Petrified by the fact that I might be a hippy
MJT

Note: Special thanks to earlier feature The Lovekevins for linking The Tales of Jenny from their website, subsequently leading me to this wonderful music.

Tuesday, June 21, 2005

A technological flit

Unfortunate news hit me yesterday by way of Boing Boing. It appears as if Hollywood has managed to get the Broadcast Flag into Congress via an amendment to the monolithic Senate Appropriations Bill at the last second, thereby skirting a properly mounted opposition campaign. The amendment gets reviewed in subcommittee this afternoon, therefore, avoiding floor discussion or even a more robust debate in a full committee. A quick grassroots campaign has been launched and hopefully the amendment gets shut down. Why exactly is the Broadcast Flag so important and why does it warrant being addressed in a blog concerned primarily with music? I will tell you.

Like Apple Computers' DRM (digital rights management) for music files or Macrovision for video, the Broadcast Flag seeks to remove a great deal of the electronic, social elements present in today's television media, subsequently delineating the flexibility and freedom of said content in the most restrictive of terms. Now (trying my best to not sound like a crackpot) I have to wonder whether or not this attempted broadening of corporate control of a highly social environment (e.g. prosecuting 14 year old girls for file sharing over the internet) is closer associated to McCarthyism rather than a true fight over intellectual properties. From my perspective, I see what was once a near omnipotent system of enterprisers losing footing concerning how information can be communicated, received, composed, shared, presented, and manipulated. This instability has caused the corporate interest to co-conspire with the only tangible form of bureaucracy in an attempt to reign in a loosely governed, socially flourishing aggregate (i.e. the internet). Such restrictions on or even attempts at restraining this dynamic social structure manages to influence and mold this hierarchy in unpredictable ways. Any system that focuses on individual interpretation and assembles a forum conducive to user specific interaction will always be bound and determined to morph communally.

A great and extensively archived example of technological, ad hoc expression, at least in music, is hip hop. One of the purest forms of this approach that I ever heard was put forth by the New York duo, Siah and Yeshua DapoED. The Visualz EP, in its broadest interpretation, is nothing more than verbose braggadocio over CTI jazz-inspired beats. Closer inspection, however, reveals a discordant document which addresses the intellectual property cops with vitriol. Uncleared samples, lo-fidelity recording, esoteric lyrics, and a grandiose sense of adventure give the EP a cloistered, subterranean aura. This sense of rebellion feeds either into or off the burgeoning nonconformist internet community stabilizing a great deal of its footing in the mid-90s.
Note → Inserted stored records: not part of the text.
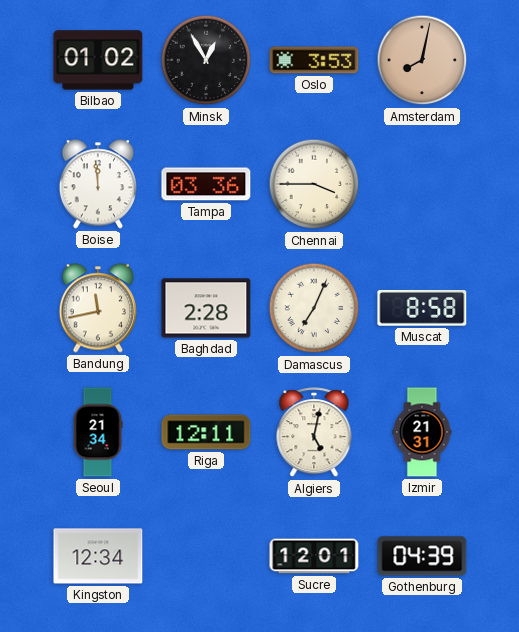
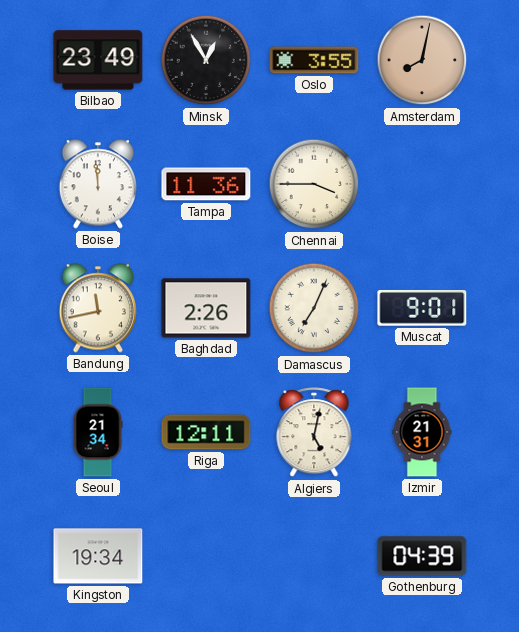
Bilbao: 01:02 -> 23:49
Oslo: 3:53 -> 3:55
Tampa: 03:36 -> 11:36
Baghdad: 2:28 -> 2:26
Muscat: 8:58 -> 9:01
Kingston: 12:34 -> 19:34
Sucre: 12:01 -> none
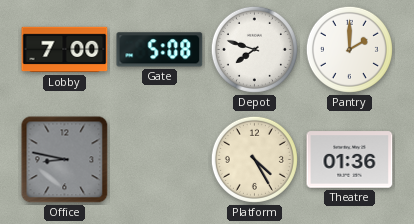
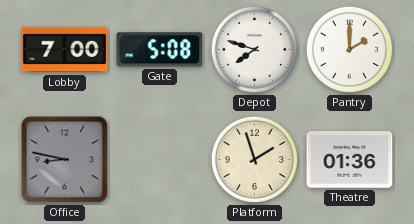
Platform: 4:25 -> 1:57
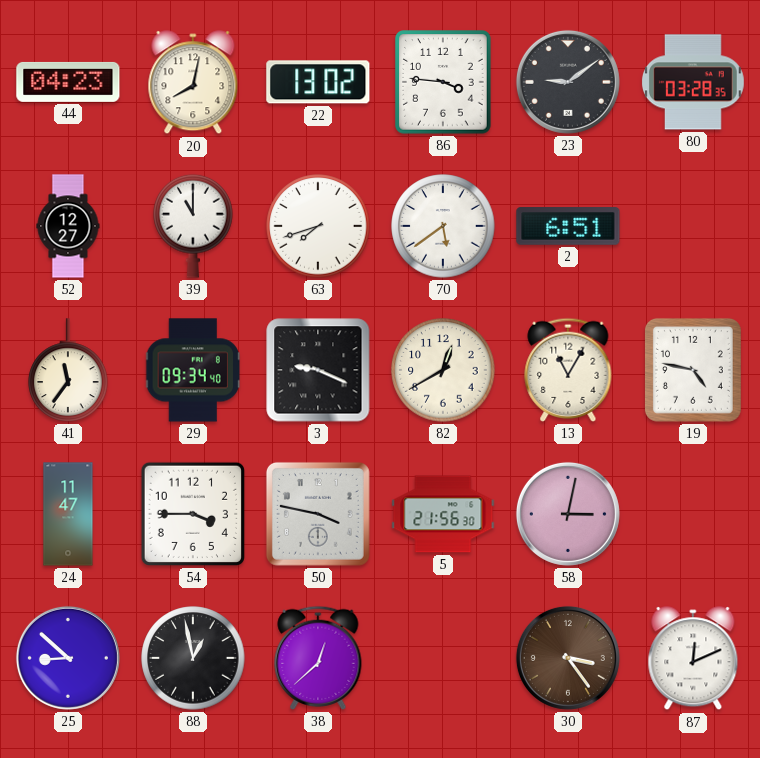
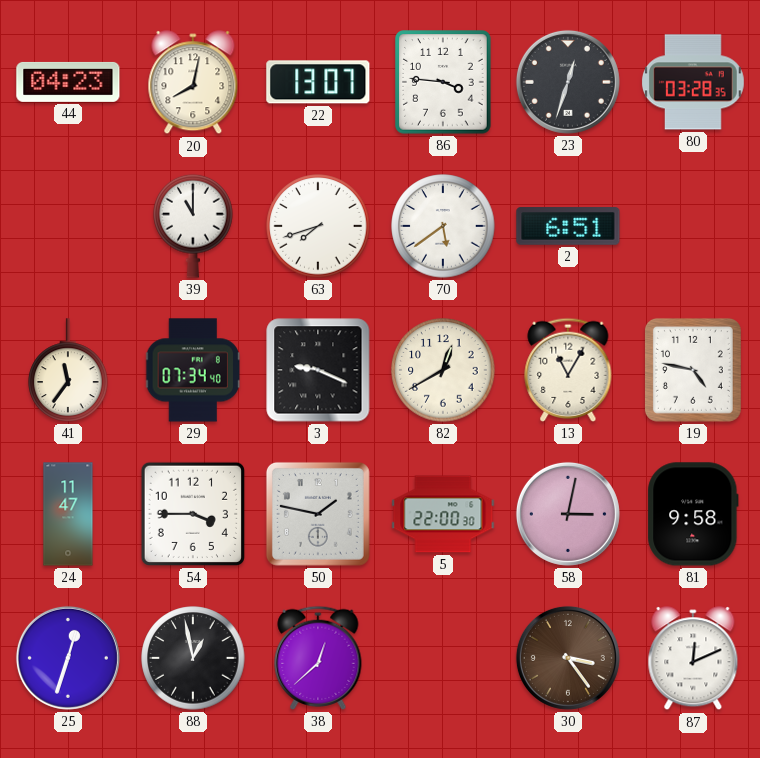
22: 13:02 -> 13:07
23: 9:09 -> 12:33
52: 12:27 -> none
29: 09:34 -> 07:34
50: 3:47 -> 1:47
5: 21:56 -> 22:00
81: none -> 9:58
25: 8:52 -> 12:33
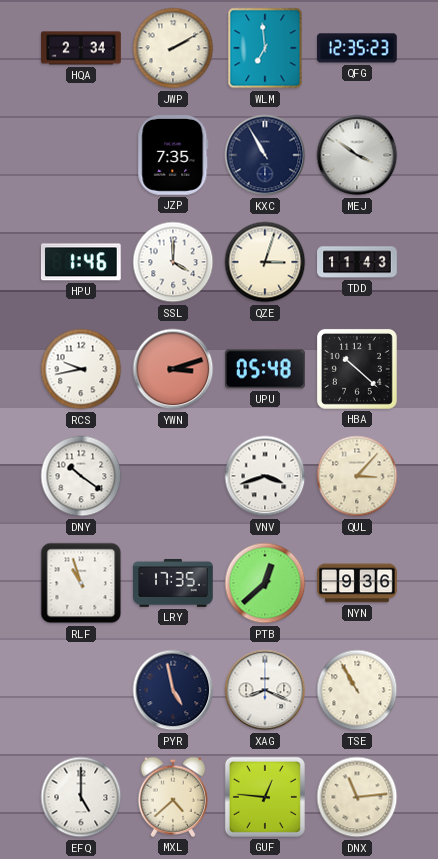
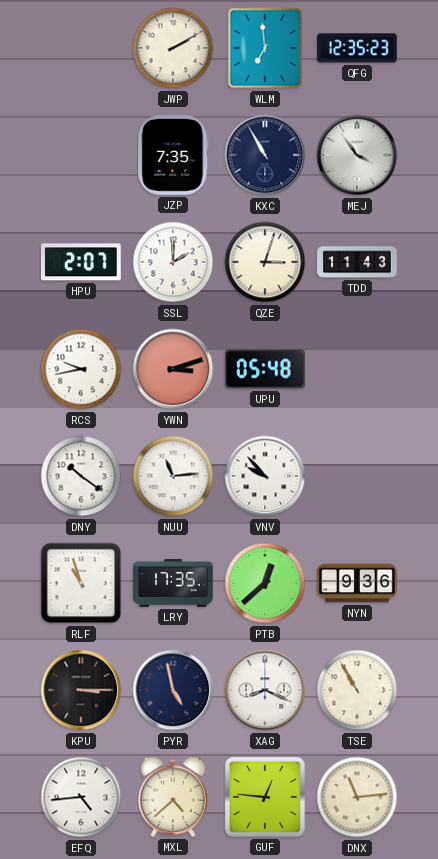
HQA: 2:34 -> none
MEJ: 3:51 -> 3:54
HPU: 1:46 -> 2:07
SSL: 4:00 -> 2:00
HBA: 10:22 -> none
NUU: none -> 11:14
VNV: 3:42 -> 9:53
QUL: 3:07 -> none
KPU: none -> 3:15
EFQ: 5:00 -> 4:44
I believe anything this cavalier definitely has a place within the modern-day, dissentive cyberspace and is certainly as inauthoritative. By combining these admirable traits with the fact that the EP was a limited-run, vinyl-only release, the artists insured themselves a relatively obscure existence. All that plus the epic last song, "A Day Like Any Other", is likely to put a smile on any RPG fans face.

Siah and Yeshua dapoED @ Fondle Em Records



Siah and Yeshua dapoED - The Visualz EP
01 The Visualz
02 Gravity
03 Glass Boat Bottom
04 No Soles' Dopest Opus
05 The Mystery
06 A Day Like Any Other

File Format: .zip (Download Winzip to unpack.)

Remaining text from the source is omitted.